Materials and methods
Data collection
This study is limited to the scientific literature indexed by the WoS Core Collection. The advantage of using WoS is that its Core Collection is a rigorously-constructed, compact and selective bibliographic corpus, which is built on two levels—the SCI + SSCI + A&HCI and Emerging Sources Citation Index (ESCI)—both of which are based on impact criteria (citation analysis of articles, authors and editorial team, with an emphasis on content that does not have an immediate impact in terms of citations) (Clarivate, 2023). In addition, this paper performs a set of different analyses that provide both corroborating and complementary perspectives and findings. Moreover, the most related reviews on DL development are based on other sources: Scopus (Sheriff and Sevukan, 2023), and Google Scholar, Science Direct, ResearchGate and Scopus (Ghodoosi et al., 2023).

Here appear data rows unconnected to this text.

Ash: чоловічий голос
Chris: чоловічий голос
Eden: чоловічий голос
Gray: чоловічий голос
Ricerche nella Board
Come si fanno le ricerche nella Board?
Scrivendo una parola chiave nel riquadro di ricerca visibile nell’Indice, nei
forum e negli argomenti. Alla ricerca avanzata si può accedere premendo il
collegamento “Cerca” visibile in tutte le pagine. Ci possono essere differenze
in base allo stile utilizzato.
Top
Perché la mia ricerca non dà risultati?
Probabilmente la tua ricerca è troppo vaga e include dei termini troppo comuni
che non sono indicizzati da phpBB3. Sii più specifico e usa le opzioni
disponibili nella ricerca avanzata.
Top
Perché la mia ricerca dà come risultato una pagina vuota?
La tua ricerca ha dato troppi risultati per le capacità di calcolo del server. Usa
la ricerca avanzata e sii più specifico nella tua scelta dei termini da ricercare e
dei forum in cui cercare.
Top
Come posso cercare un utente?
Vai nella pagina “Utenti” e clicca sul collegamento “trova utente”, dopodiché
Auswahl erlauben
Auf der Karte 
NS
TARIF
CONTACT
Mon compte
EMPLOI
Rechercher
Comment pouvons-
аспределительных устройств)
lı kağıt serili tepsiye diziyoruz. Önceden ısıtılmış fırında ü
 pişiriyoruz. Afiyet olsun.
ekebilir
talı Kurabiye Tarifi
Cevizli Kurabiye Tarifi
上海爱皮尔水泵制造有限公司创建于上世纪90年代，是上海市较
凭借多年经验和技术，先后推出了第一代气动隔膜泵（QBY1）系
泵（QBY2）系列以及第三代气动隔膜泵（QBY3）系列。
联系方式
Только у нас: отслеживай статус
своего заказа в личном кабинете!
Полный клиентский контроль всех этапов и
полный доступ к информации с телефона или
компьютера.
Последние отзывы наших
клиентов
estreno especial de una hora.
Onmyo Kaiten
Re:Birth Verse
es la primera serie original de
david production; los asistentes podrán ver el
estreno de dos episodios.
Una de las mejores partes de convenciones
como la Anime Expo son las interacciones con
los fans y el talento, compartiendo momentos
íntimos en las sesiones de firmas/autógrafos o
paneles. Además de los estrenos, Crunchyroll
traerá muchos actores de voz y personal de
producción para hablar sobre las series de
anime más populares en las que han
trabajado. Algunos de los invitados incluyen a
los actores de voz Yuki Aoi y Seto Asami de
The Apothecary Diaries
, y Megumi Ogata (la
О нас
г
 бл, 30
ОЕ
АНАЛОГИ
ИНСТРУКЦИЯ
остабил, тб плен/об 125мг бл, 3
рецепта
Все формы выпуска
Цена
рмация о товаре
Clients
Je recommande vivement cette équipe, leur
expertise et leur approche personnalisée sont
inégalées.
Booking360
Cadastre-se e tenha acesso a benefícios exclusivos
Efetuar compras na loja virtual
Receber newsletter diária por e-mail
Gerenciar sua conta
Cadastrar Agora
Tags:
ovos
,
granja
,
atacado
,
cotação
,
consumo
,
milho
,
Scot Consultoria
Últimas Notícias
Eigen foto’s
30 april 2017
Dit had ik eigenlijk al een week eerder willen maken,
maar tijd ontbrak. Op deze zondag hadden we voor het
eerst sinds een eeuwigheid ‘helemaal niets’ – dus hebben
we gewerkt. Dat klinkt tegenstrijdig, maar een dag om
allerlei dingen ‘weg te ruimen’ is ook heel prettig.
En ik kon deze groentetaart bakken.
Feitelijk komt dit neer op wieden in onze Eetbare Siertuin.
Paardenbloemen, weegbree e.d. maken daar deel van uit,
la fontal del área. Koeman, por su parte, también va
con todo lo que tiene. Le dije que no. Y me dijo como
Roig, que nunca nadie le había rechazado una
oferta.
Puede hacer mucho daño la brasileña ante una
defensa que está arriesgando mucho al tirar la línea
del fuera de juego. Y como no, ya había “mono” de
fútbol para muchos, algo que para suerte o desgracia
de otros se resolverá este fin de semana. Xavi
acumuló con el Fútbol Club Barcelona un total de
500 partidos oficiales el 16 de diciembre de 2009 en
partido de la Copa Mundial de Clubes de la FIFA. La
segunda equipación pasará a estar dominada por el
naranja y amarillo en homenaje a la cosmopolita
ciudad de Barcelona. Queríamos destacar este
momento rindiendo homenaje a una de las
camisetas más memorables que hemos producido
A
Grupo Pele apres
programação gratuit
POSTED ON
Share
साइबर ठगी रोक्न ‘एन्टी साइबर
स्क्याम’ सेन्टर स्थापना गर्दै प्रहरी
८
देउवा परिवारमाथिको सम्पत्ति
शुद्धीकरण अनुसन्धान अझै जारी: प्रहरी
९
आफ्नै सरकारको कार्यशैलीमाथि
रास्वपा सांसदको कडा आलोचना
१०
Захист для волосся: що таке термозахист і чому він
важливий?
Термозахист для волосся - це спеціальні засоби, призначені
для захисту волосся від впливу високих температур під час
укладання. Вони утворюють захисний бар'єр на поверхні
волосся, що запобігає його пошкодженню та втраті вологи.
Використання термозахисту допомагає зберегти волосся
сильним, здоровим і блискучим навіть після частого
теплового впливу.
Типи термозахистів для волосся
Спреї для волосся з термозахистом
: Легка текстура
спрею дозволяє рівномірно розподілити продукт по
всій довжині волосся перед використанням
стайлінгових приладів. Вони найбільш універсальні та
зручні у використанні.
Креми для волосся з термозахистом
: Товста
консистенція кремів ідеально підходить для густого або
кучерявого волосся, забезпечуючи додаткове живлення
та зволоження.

Firstly, it was necessary to discuss the search terms, as they may be related or similar terms, sometimes belonging to other fields of study. Search terms included the closely-related literacies from which they evolved and some expressions that are used instead of literacy in certain research communities: skills and competences (data literacy, data competences, quantitative literacy, quantitative competences, statistical literacy, statistical competences). The inclusion criteria were defined so as to gather only journal papers and main proceedings in English, published between 1980 and March 2023. We used the following search equation:
(TITLE-ABS-KEY (“data literacy” OR “data literate” OR “data competence” OR “data competency” OR “data skill” OR “data literacies” OR “data literates” OR “data competences” OR “data competencies” OR “data skills” OR “data competent” OR “data skillful” OR “quantitative literacy” OR “quantitative literate” OR “quantitative competence” OR “quantitative competency” OR “quantitative skill” OR “quantitative literacies” OR “quantitative literates” OR “quantitative competences” OR “quantitative competencies” OR “quantitative skills” OR “quantitative competent” OR “quantitatively skillful” OR “quantitatively competent” OR “quantitatively skillful” OR “statistical literacy” OR “statistical literate” OR “statistical competence” OR “statistical competency” OR “statistical skill” OR “statistical literacies” OR “statistical literates” OR “statistical competences” OR “statistical competencies” OR “statistical skills” OR “statistical competent” OR “statistically skillful” OR “statistically competent” OR “statistically skillful”)
So, although our focus was on DL, the search was expanded to include quantitative and statistical literacy, because previous research has shown that DL emerged in close relation to them, and it seemed important to be able to distinguish how they evolved together over the period in which DL was developing. Numeracy was not included because it is usually associated with basic mathematical knowledge and has a much wider scope and a different constituency than DL, as is the case with literacy and information literacy. Likewise, other related terms such as mathematical or numerical reasoning were not included either because they are more connected with psychological research on the acquisition of mathematical concepts. Other possible synonyms for literacy, however, were considered: literate, competence, competency, competent skill, and their plurals, because some authors work with the concept of DL without actually referring to it in this way, and we wanted to have a wide range of DL developments as a field of research and practice.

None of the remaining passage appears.